"Paradigms" Petroski talks about turned out very much applicable to software engineering - to topics of security, availability and so on. Here is the summary of the paradigms, so that you do not have to read the book (unless you're into of bridge architecture)
- Conceptual errors. Fundamental errors made at the conceptual design stage are the most elusive. They manifest only when the prototype is tested (=too late), often with disastrous results. They are invariably human errors and by definition cannot be prevented.
- Overlooking effects of scale. Every design can be scaled only to a certain limit, after which the initial assumptions are no longer valid and a failure occurs. If you are scaling a successful design or a model, be mindful that this limit exists. You probably will not know what this limit is exactly.

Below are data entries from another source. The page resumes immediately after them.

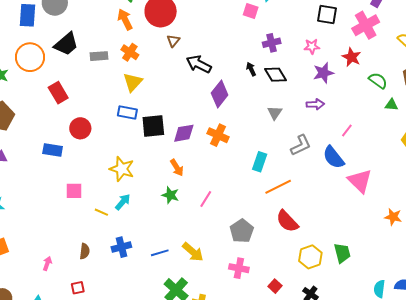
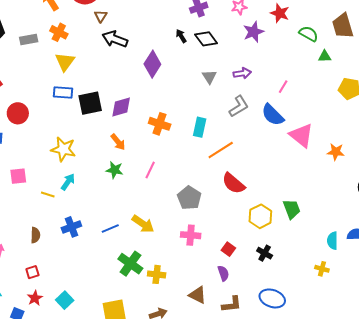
black arrow: (199, 64) -> (115, 39), moved
purple arrow: (315, 104) -> (242, 73), moved
orange cross: (218, 135) -> (160, 124), moved
orange star: (393, 217) -> (336, 152), moved

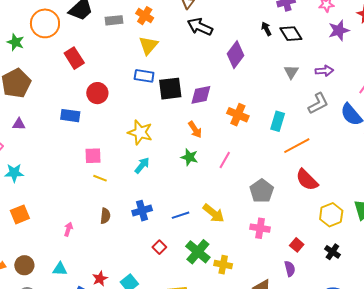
yellow line: (48, 194) -> (100, 178), moved
red square: (32, 272) -> (159, 247), moved, turned -32

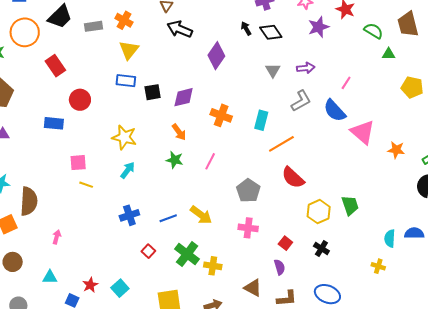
black square: (170, 89) -> (153, 92), size x0.7
brown semicircle: (105, 216) -> (29, 201), moved, size x1.8
brown circle: (24, 265) -> (13, 262), moved

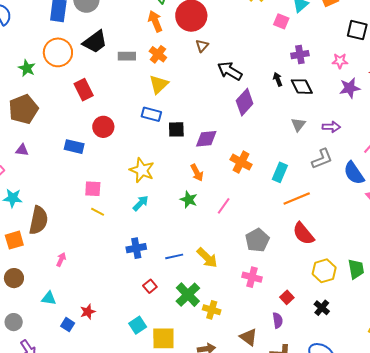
black arrow: (180, 29) -> (230, 71), moved
cyan square: (120, 288) -> (138, 325), moved

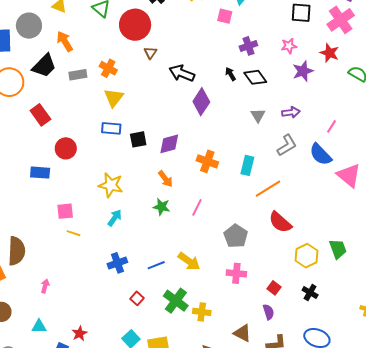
orange arrow: (155, 21) -> (65, 41), moved

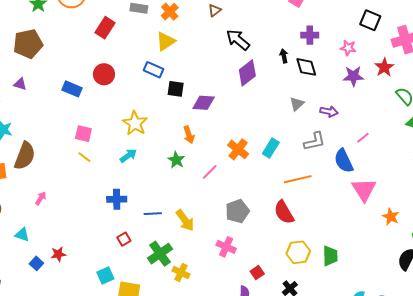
red rectangle: (40, 115) -> (105, 28), moved, turned 50
orange cross: (207, 161) -> (238, 149), moved
orange line: (268, 189) -> (298, 179), moved

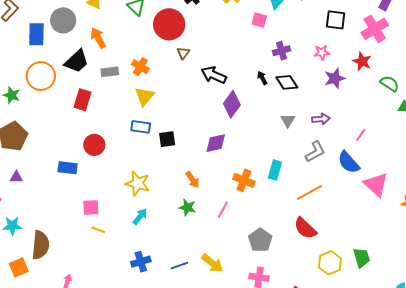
purple diamond: (204, 103) -> (216, 143), moved

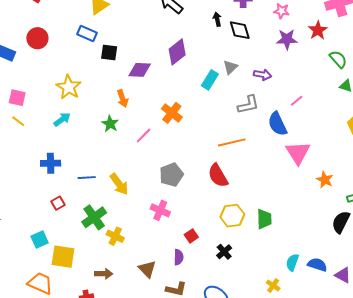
purple diamond: (232, 104) -> (177, 52), moved
purple diamond: (216, 143) -> (140, 70), moved
cyan rectangle: (275, 170) -> (210, 80), moved

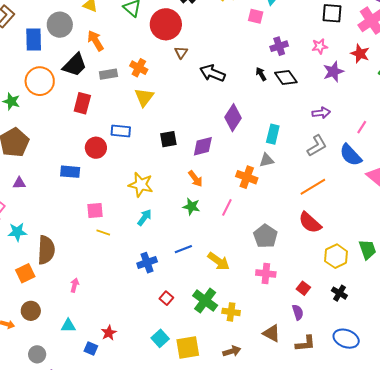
blue rectangle: (87, 34) -> (121, 131), moved
gray triangle: (230, 67) -> (267, 160), moved, turned 49
blue line: (87, 178) -> (183, 249), moved

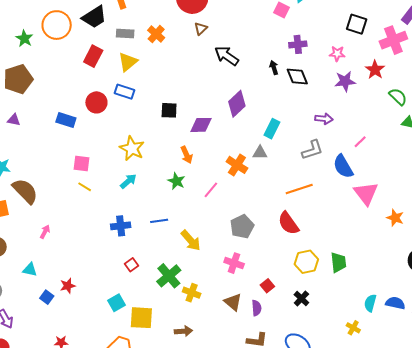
yellow triangle: (144, 97) -> (128, 62), moved
brown semicircle: (46, 250) -> (25, 191), turned -60
brown triangle: (272, 333) -> (233, 302), moved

- Design change for the worse. This paradigm involves improvements over existing safe designs without re-evaluating the original design constraints. Any such change can introduce a new failure mode. Any change, no matter how seemingly benign or beneficial, needs to be analysed with the objectives of the original design in mind. An "improved" or enlarged design could hold unpleasant surprises over the original.
- Blind spots are preconceived ideas about failure modes that drive analysis or design of the system, while other failure modes are ignored. The point here is that no hypothesis can ever be proved incontrovertibly, yet it takes only one failure (in analysis or reality) to provide a counterexample.
- False confirmations. An incorrect formula for design is arrived to from wrong assumptions, yet due to a large initial safety factor it is "confirmed" by subsequent designs. Following this "success", the safety factor is gradually reduced to the stage when it no longer compensates for the wrong results and failure occurs.
- Tunnel vision in design. Not considering failure outside of the narrow confines of the principal design challenge to the same degree as inside it. The designer needs a special effort to step back from each design and consider more mundane, less challenging aspects of the problem, those appearing to lie on the periphery of the central focus.
- Not considering failure seriously. Document expected failure: what failure modes were anticipated in the design, what failure criteria were employed, what failure avoidance strategies were incorporated. Do not ignore case histories of failure and do not misuse them either - often such histories are used only to justify extrapolations to larger and lighter structures.
TL;DR failure is the only real learning tool in engineering - without failing there is no learning, but blind luck or "confirmation" of wrong theories.